Desde ahí transmitía ayer una emisora
la noche de la Inmaculada,
cuando hacían su puesta de largo
las doncellas: uniformes militares
de gala, vienesas gasas, arañas
pendientes ―alcanzaba cincuenta años
el baile de Infantería.
Se confunden las fiestas de las vírgenes
con las laicas, y se sumaba la fecha
de la Constitución; vi entonces
imágenes grabadas en Vitoria:
los partidos turnistas y las autoridades
―el obispo católico, el ejército
y la Guardia Civil, los jueces―
lo celebraban juntos, caras serias,
casi ceñudas. Acababa de hablar
por teléfono con un amigo, de cuando
parecía que su avión estaba cayendo
en picado sobre América, y se abrazaban
él y Carolina y el niño, a oscuras,
entre los gritos: «sentí ―decía―
la realidad, lo espesa que era, ahogaba».
Así iba pasando la noche, también
con niebla en torno a las torres rojas
y entre los cipreses del Taller del Moro.

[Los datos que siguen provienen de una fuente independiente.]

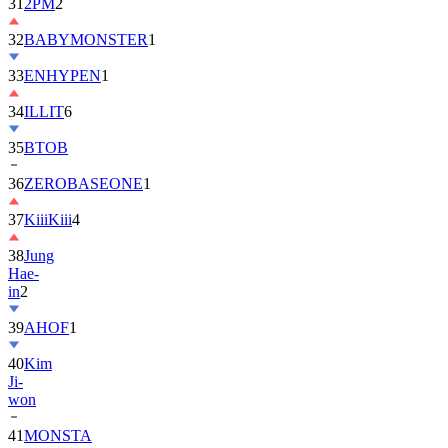
31
2PM
2
32
BABYMONSTER
1
33
ENHYPEN
1
34
ILLIT
6
35
BTOB
36
ZEROBASEONE
1
37
KiiiKiii
4
38
Jung
Hae-
in
2
39
AHOF
1
40
Kim
Ji-
won
41
MONSTA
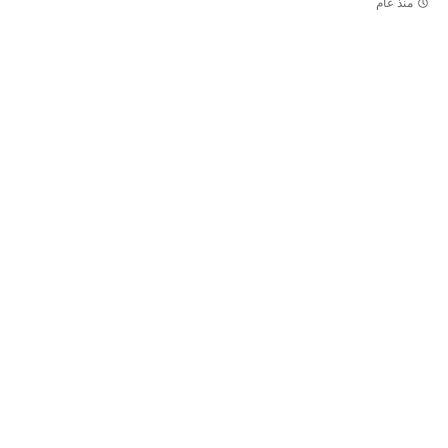
منذ عام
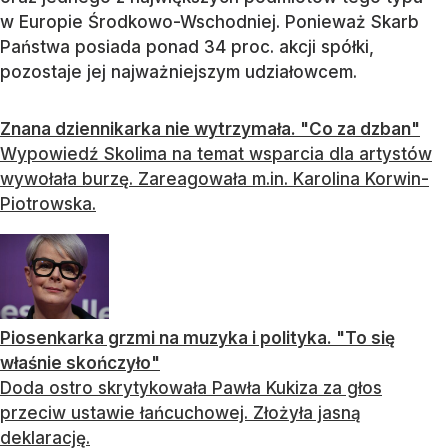
w Europie Środkowo-Wschodniej. Ponieważ Skarb
Państwa posiada ponad 34 proc. akcji spółki,
pozostaje jej najważniejszym udziałowcem.
Znana dziennikarka nie wytrzymała. "Co za dzban"
Wypowiedź Skolima na temat wsparcia dla artystów
wywołała burzę. Zareagowała m.in. Karolina Korwin-
Piotrowska.
Piosenkarka grzmi na muzyka i polityka. "To się
właśnie skończyło"
Doda ostro skrytykowała Pawła Kukiza za głos
przeciw ustawie łańcuchowej. Złożyła jasną
deklarację.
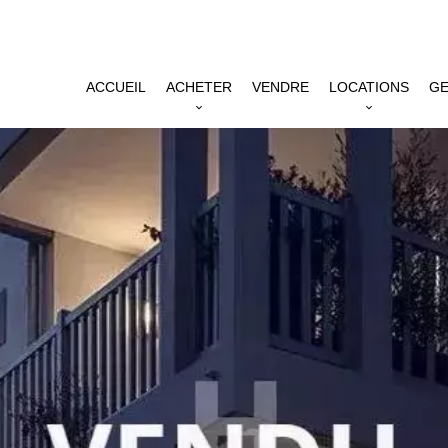
ACCUEIL
ACHETER
VENDRE
LOCATIONS
GE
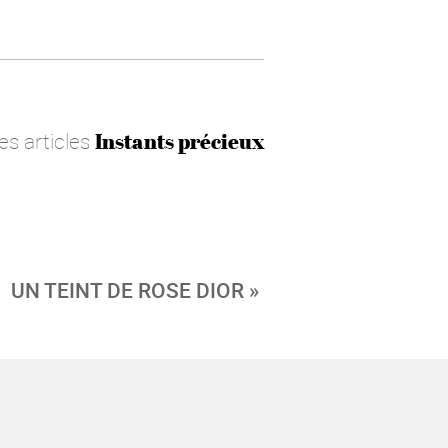
les articles
Instants précieux
UN TEINT DE ROSE DIOR »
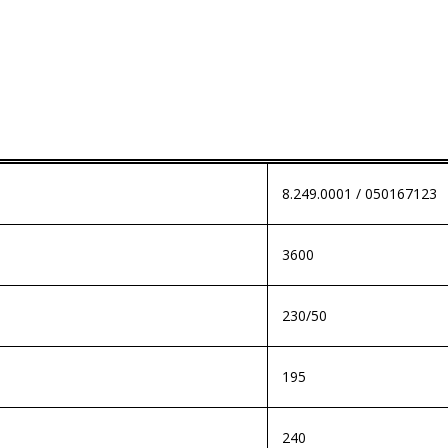
8.249.0001 / 050167123
3600
230/50
195
240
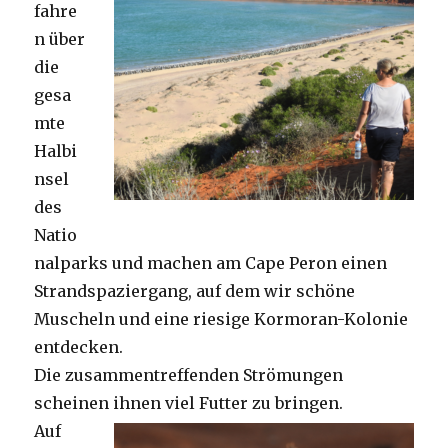
fahre
n über
die
gesa
mte
Halbi
nsel
des
Natio
nalparks und machen am Cape Peron einen
Strandspaziergang, auf dem wir schöne
Muscheln und eine riesige Kormoran-Kolonie
entdecken.
Die zusammentreffenden Strömungen
scheinen ihnen viel Futter zu bringen.
Auf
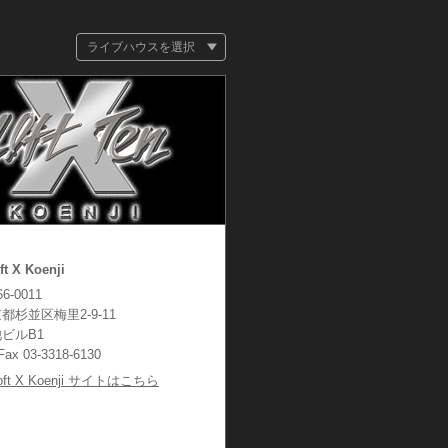
ライブハウスを選択
ft X Koenji
6-0011
都杉並区梅里2-9-11
ビルB1
/Fax 03-3318-6130
oft X Koenji サイトはこちら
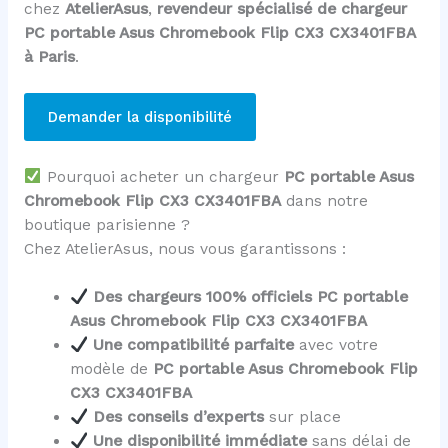
chez
AtelierAsus
,
revendeur spécialisé de chargeur
PC portable Asus Chromebook Flip CX3 CX3401FBA
à Paris
.
Demander la disponibilité
Pourquoi acheter un chargeur
PC portable Asus
Chromebook Flip CX3 CX3401FBA
dans notre
boutique parisienne ?
Chez AtelierAsus, nous vous garantissons :
Des chargeurs 100% officiels PC portable
Asus Chromebook Flip CX3 CX3401FBA
Une compatibilité parfaite
avec votre
modèle de
PC portable Asus Chromebook Flip
CX3 CX3401FBA
Des conseils d’experts
sur place
Une disponibilité immédiate
sans délai de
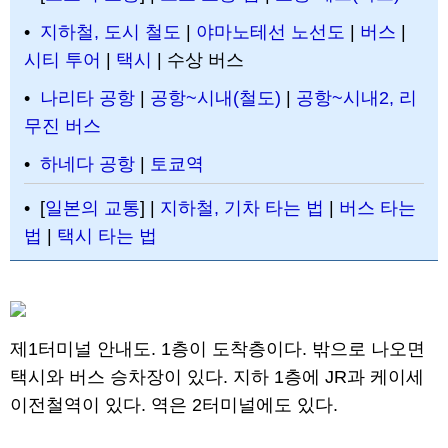
•
지하철, 도시 철도
|
야마노테선 노선도
|
버스
|
시티 투어
|
택시
| 수상 버스
•
나리타 공항
|
공항~시내(철도)
|
공항~시내2, 리
무진 버스
•
하네다 공항
|
토쿄역
• [
일본의 교통
] |
지하철, 기차 타는 법
|
버스 타는
법
|
택시 타는 법
제1터미널 안내도. 1층이 도착층이다. 밖으로 나오면
택시와 버스 승차장이 있다. 지하 1층에 JR과 케이세
이전철역이 있다. 역은 2터미널에도 있다.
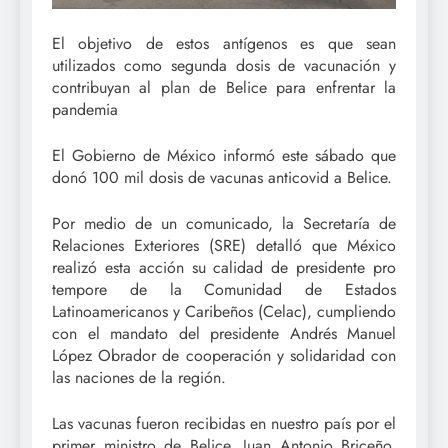
El objetivo de estos antígenos es que sean
utilizados como segunda dosis de vacunación y
contribuyan al plan de Belice para enfrentar la
pandemia
El Gobierno de México informó este sábado que
donó 100 mil dosis de vacunas anticovid a Belice.
Por medio de un comunicado, la Secretaría de
Relaciones Exteriores (SRE) detalló que México
realizó esta acción su calidad de presidente pro
tempore de la Comunidad de Estados
Latinoamericanos y Caribeños (Celac), cumpliendo
con el mandato del presidente Andrés Manuel
López Obrador de cooperación y solidaridad con
las naciones de la región.
Las vacunas fueron recibidas en nuestro país por el
primer ministro de Belice, Juan Antonio Briceño,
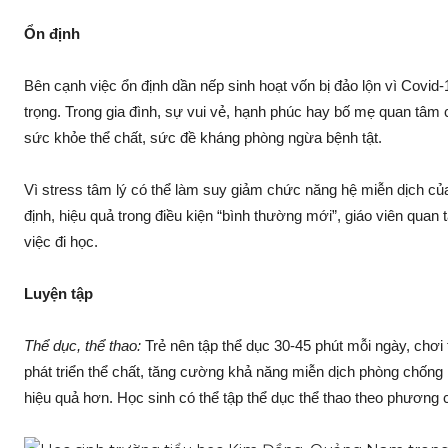
Ổn định
Bên cạnh việc ổn định dần nếp sinh hoạt vốn bị đảo lộn vì Covid-1
trọng. Trong gia đình, sự vui vẻ, hạnh phúc hay bố mẹ quan tâm co
sức khỏe thể chất, sức đề kháng phòng ngừa bệnh tật.
Vì stress tâm lý có thể làm suy giảm chức năng hệ miễn dịch củ
định, hiệu quả trong điều kiện “bình thường mới”, giáo viên quan
việc đi học.
Luyện tập
Thể dục, thể thao:
Trẻ nên tập thể dục 30-45 phút mỗi ngày, chơi
phát triển thể chất, tăng cường khả năng miễn dịch phòng chống b
hiệu quả hơn. Học sinh có thể tập thể dục thể thao theo phương 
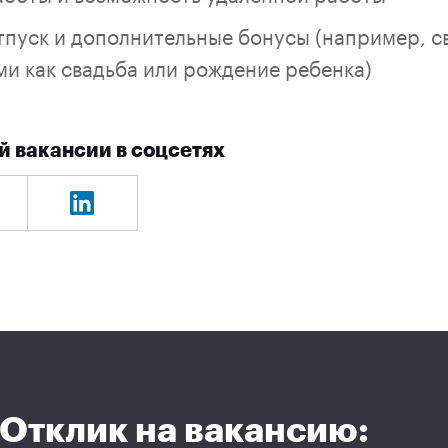
пуск и дополнительные бонусы (например, с
ми как свадьба или рождение ребенка)
й вакансии в соцсетях
Отклик на вакансию:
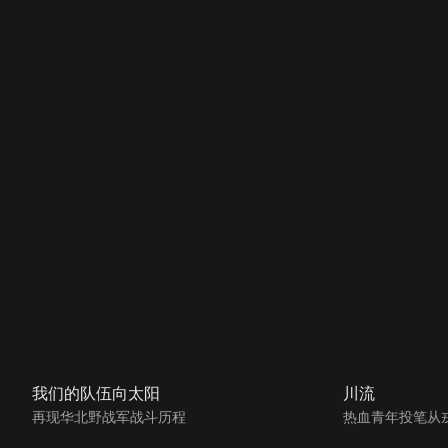
我们的队伍向太阳
川流
再现华北野战军战斗历程
热血青年投笔从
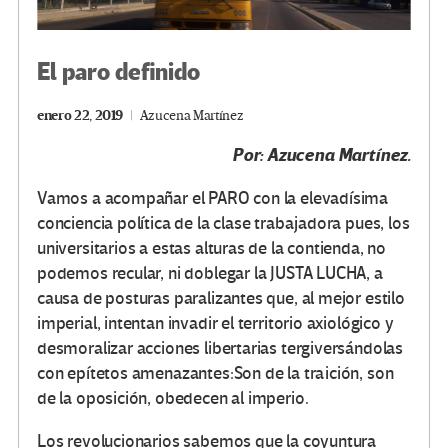
El paro definido
enero 22, 2019
Azucena Martínez
Por: Azucena
Martínez.
Vamos a acompañar el PARO con la elevadísima
conciencia política de la clase trabajadora pues, los
universitarios a estas alturas de la contienda, no
podemos recular, ni doblegar la JUSTA LUCHA, a
causa de posturas paralizantes que, al mejor estilo
imperial, intentan invadir el territorio axiológico y
desmoralizar acciones libertarias tergiversándolas
con epítetos amenazantes:Son de la traición, son
de la oposición, obedecen al imperio.
Los revolucionarios sabemos que la coyuntura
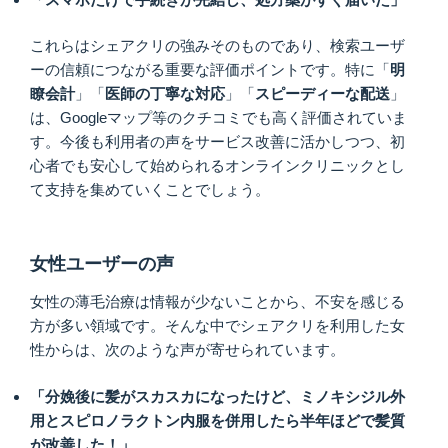
これらはシェアクリの強みそのものであり、検索ユーザ
ーの信頼につながる重要な評価ポイントです。特に「
明
瞭会計
」「
医師の丁寧な対応
」「
スピーディーな配送
」
は、Googleマップ等のクチコミでも高く評価されていま
す。今後も利用者の声をサービス改善に活かしつつ、初
心者でも安心して始められるオンラインクリニックとし
て支持を集めていくことでしょう。
女性ユーザーの声
女性の薄毛治療は情報が少ないことから、不安を感じる
方が多い領域です。そんな中でシェアクリを利用した女
性からは、次のような声が寄せられています。
「分娩後に髪がスカスカになったけど、ミノキシジル外
用とスピロノラクトン内服を併用したら半年ほどで髪質
が改善した！」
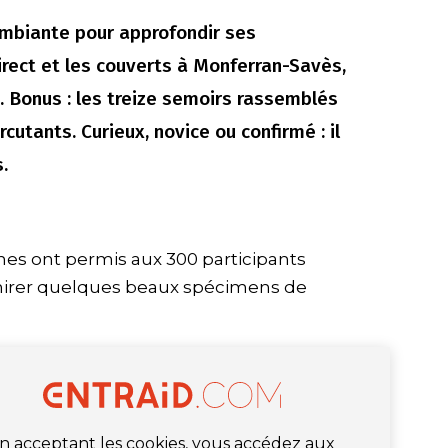
ambiante pour approfondir ses
irect et les couverts à Monferran-Savès,
. Bonus : les treize semoirs rassemblés
rcutants. Curieux, novice ou confirmé : il
.
es ont permis aux 300 participants
dmirer quelques beaux spécimens de
n acceptant les cookies, vous accédez aux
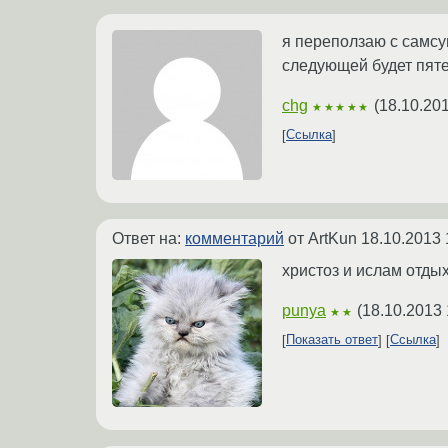
я переползаю с самсун
следующей будет пят
chg
(
18.10.201
★★★★★
Ссылка
Ответ на:
комментарий
от ArtKun
18.10.2013 
христоз и ислам отдых
punya
(
18.10.2013 
★★
Показать ответ
Ссылка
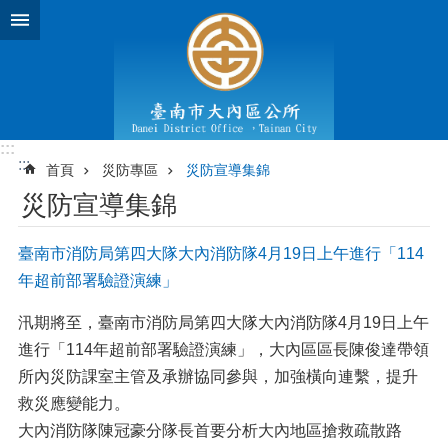
跳到主要內容區塊
:::
:::
首頁
災防專區
災防宣導集錦
災防宣導集錦
臺南市消防局第四大隊大內消防隊4月19日上午進行「114
年超前部署驗證演練」
汛期將至，臺南市消防局第四大隊大內消防隊4月19日上午
進行「114年超前部署驗證演練」，大內區區長陳俊達帶領
所內災防課室主管及承辦協同參與，加強橫向連繫，提升
救災應變能力。
大內消防隊陳冠豪分隊長首要分析大內地區搶救疏散路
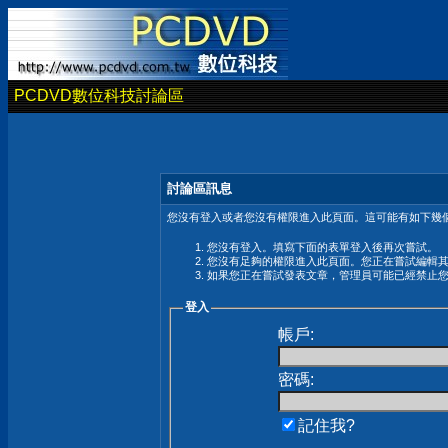
PCDVD數位科技討論區
討論區訊息
您沒有登入或者您沒有權限進入此頁面。這可能有如下幾個
您沒有登入。填寫下面的表單登入後再次嘗試。
您沒有足夠的權限進入此頁面。您正在嘗試編輯
如果您正在嘗試發表文章，管理員可能已經禁止
登入
帳戶:
密碼:
記住我?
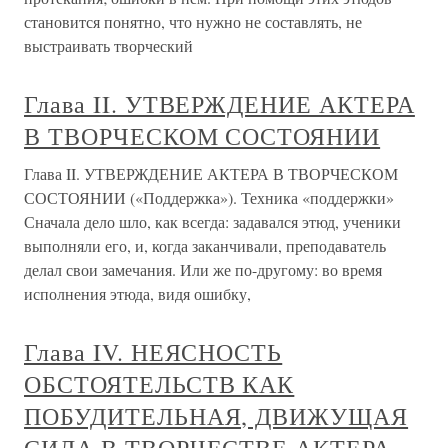
становится понятно, что нужно не составлять, не
выстраивать творческий
Глава II. УТВЕРЖДЕНИЕ АКТЕРА
В ТВОРЧЕСКОМ СОСТОЯНИИ
Глава II. УТВЕРЖДЕНИЕ АКТЕРА В ТВОРЧЕСКОМ
СОСТОЯНИИ («Поддержка»). Техника «поддержки»
Сначала дело шло, как всегда: задавался этюд, ученики
выполняли его, и, когда заканчивали, преподаватель
делал свои замечания. Или же по-другому: во время
исполнения этюда, видя ошибку,
Глава IV. НЕЯСНОСТЬ
ОБСТОЯТЕЛЬСТВ КАК
ПОБУДИТЕЛЬНАЯ, ДВИЖУЩАЯ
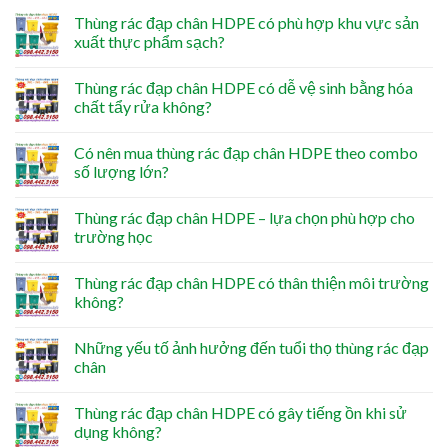
Thùng rác đạp chân HDPE có phù hợp khu vực sản
xuất thực phẩm sạch?
Thùng rác đạp chân HDPE có dễ vệ sinh bằng hóa
chất tẩy rửa không?
Có nên mua thùng rác đạp chân HDPE theo combo
số lượng lớn?
Thùng rác đạp chân HDPE – lựa chọn phù hợp cho
trường học
Thùng rác đạp chân HDPE có thân thiện môi trường
không?
Những yếu tố ảnh hưởng đến tuổi thọ thùng rác đạp
chân
Thùng rác đạp chân HDPE có gây tiếng ồn khi sử
dụng không?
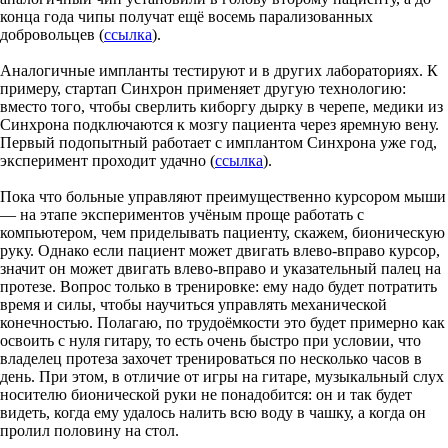
конца года чипы получат ещё восемь парализованных
добровольцев (
ссылка
).
Аналогичные импланты тестируют и в других лабораториях. К
примеру, стартап Синхрон применяет другую технологию:
вместо того, чтобы сверлить киборгу дырку в черепе, медики из
Синхрона подключаются к мозгу пациента через яремную вену.
Первый подопытный работает с имплантом Синхрона уже год,
эксперимент проходит удачно (
ссылка
).
Пока что больные управляют преимущественно курсором мыши
— на этапе экспериментов учёным проще работать с
компьютером, чем приделывать пациенту, скажем, бионическую
руку. Однако если пациент может двигать влево-вправо курсор,
значит он может двигать влево-вправо и указательный палец на
протезе. Вопрос только в тренировке: ему надо будет потратить
время и силы, чтобы научиться управлять механической
конечностью. Полагаю, по трудоёмкости это будет примерно как
освоить с нуля гитару, то есть очень быстро при условии, что
владелец протеза захочет тренироваться по несколько часов в
день. При этом, в отличие от игры на гитаре, музыкальный слух
носителю бионической руки не понадобится: он и так будет
видеть, когда ему удалось налить всю воду в чашку, а когда он
пролил половину на стол.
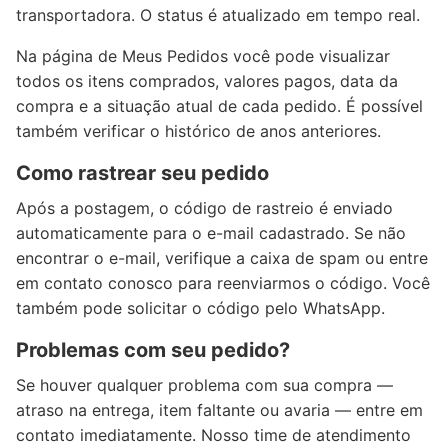
transportadora. O status é atualizado em tempo real.
Na página de Meus Pedidos você pode visualizar
todos os itens comprados, valores pagos, data da
compra e a situação atual de cada pedido. É possível
também verificar o histórico de anos anteriores.
Como rastrear seu pedido
Após a postagem, o código de rastreio é enviado
automaticamente para o e-mail cadastrado. Se não
encontrar o e-mail, verifique a caixa de spam ou entre
em contato conosco para reenviarmos o código. Você
também pode solicitar o código pelo WhatsApp.
Problemas com seu pedido?
Se houver qualquer problema com sua compra —
atraso na entrega, item faltante ou avaria — entre em
contato imediatamente. Nosso time de atendimento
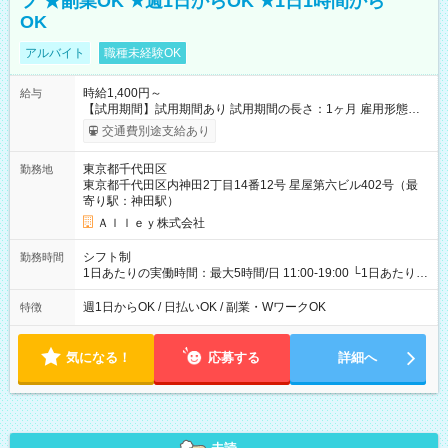
フ ★副業OK ★週1日からOK ★1日1時間から
OK
アルバイト
職種未経験OK
時給1,400円～
給与
【試用期間】試用期間あり 試用期間の長さ：1ヶ月 雇用形態、
給与は本採用時と同じです。
交通費別途支給あり
東京都千代田区
勤務地
東京都千代田区内神田2丁目14番12号 星屋第六ビル402号（最
寄り駅：神田駅）
Ａｌｌｅｙ株式会社
シフト制
勤務時間
1日あたりの実働時間：最大5時間/日 11:00-19:00 └1日あたりの
実働時間：1-5時間 └上記の時間帯内であれば、いつでも勤務可
能！ └平日・土曜日の中で、お好きな曜日でご勤務いただけま
週1日からOK / 日払いOK / 副業・WワークOK
特徴
す！ 【シフト例】 ・11:00～14:00 ・16:30～19:00 ・13:00～
18:00 などのように、自由な働き方が可能なお仕事です！
気になる！
応募する
詳細へ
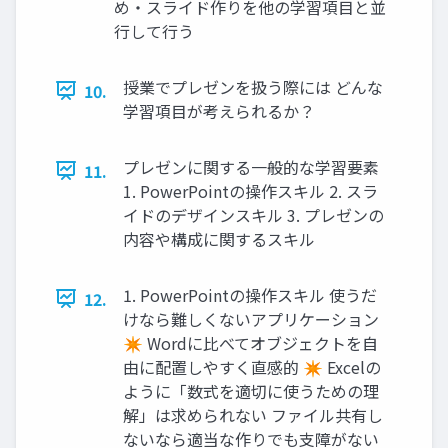
め・スライド作りを他の学習項目と並
行して行う
授業でプレゼンを扱う際には どんな
10.
学習項目が考えられるか？
プレゼンに関する一般的な学習要素
11.
1. PowerPointの操作スキル 2. スラ
イドのデザインスキル 3. プレゼンの
内容や構成に関するスキル
1. PowerPointの操作スキル 使うだ
12.
けなら難しくないアプリケーション
✴ Wordに比べてオブジェクトを自
由に配置しやすく直感的 ✴ Excelの
ように「数式を適切に使うための理
解」は求められない ファイル共有し
ないなら適当な作りでも支障がない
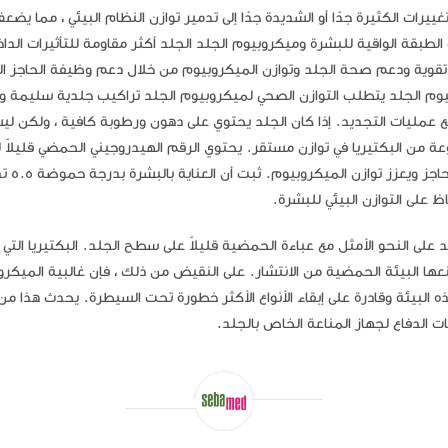
رات الكثيرة جدًا أو الشديدة جدًا إلى تدمير توازن النظام البيئي ، مما يضع
بقة الواقية للبشرة وميكروبيوم الجلد الجلد أكثر مقاومة للتأثيرات الداخ
و تقوية ودعم صحة الجلد وتوازن الميكروبيوم من خلال دعم وظيفة الحاجز ا
 الطبيعي للبشرة ، درجة الحموضة 5.5 ومايكروبيوم الجلد يتطلب التوازن الصحي لميكروبيوم الجلد تراكيب جلدية سلي
ع عمليات التجديد. إذا كان الجلد يحتوي على دهون ورطوبة كافية ، ولكن ليس
ة من البكتيريا في توازن مستقر. يحتوي الرقم الهيدروجيني الحمضي قليلاً 
الصحية على وظيفتين رئيسيتين - فهو يحاف
ظ على التوازن البيئي للبشرة.
 تعديل منتجات سيباميد على النحو الأمثل مع عباءة الحمضية قليلاً على سطح الجلد. البكتيريا ال
طرابات جلدية ، مثل Staphylococcus aureus ، تمنعها البيئة الحمضية من الانتشار. على النقيض من ذلك ، فإن غالبية الم
هذه البيئة وقادرة على إبقاء الأنواع الأكثر خطورة تحت السيطرة. يحدث هذا من
ات الدفاع لجهاز المناعة الخاص بالجلد.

La democracia tal vez consista
en eso: que ellos continúen haciendo
lo de siempre, mientras nosotros ―por tolerancia―
ya no podamos criticarlo. Pero me doy
cuenta de que no es fácil
saber quiénes son ellos y menos aun nosotros;
desde hace horas estoy rodeado de gente
y no consigo ordenar los plurales.
En el metro, un padre y un hijo negros
me adelantan hablando en castellano;
la proporción de los colores cambia
debajo de la tierra. En la larga cola
de los aseos públicos, casi todos
son ancianos, vamos entrando de uno
en uno. O la mezcla abigarrada
de las palabras en el tren:
la masa de las banales, el corte
de lo asombroso, el abandono estridente
del auricular en un asiento. Atravesamos
un país vacío, saturado de discursos.
Los olivares van poniéndose más húmedos,
perdiéndose más en la niebla según se acercan
los montes; el reloj trae la duda
de si alcanzaremos el sol del sur
antes de que caiga la tarde. Las voces
me devolvían el recuerdo del teléfono:
habló mucho de su estancia en Venezuela,
de las contradicciones de Chávez, de la esperanza
y el pesimismo, «es muy joven», repetía
con extrañeza, y no dejaba de invocar un espacio
común, no solo para él y para mí,
un nosotros que había salido perdiendo
siempre, que volvería a hacerlo tal vez,
pero cuyo uso era posible. Sin embargo,
me confesó que su novela dialogada
por fin se había convertido en un monólogo,
solo de algún él podemos decir yo.
Túnel a túnel, con la presión de los oídos,
van cambiando los árboles: en encinas
los olivos, en pinos las encinas, espectrales
todo entre continuas charcas. Cuando llegaron
caía una llovizna y de aquí proceden
los nombre Caminando-en-bruma,
Viene-en-bruma, Llovizna... Calmar a un niño,
transformar el llanto en cháchara
hasta que la boca vuelva a hacerse llanto,
el padre le sujeta por la cintura.
En las afueras de Córdoba tampoco
hay sol, el viaje languidece
como si en torno hubieran hecho el vacío.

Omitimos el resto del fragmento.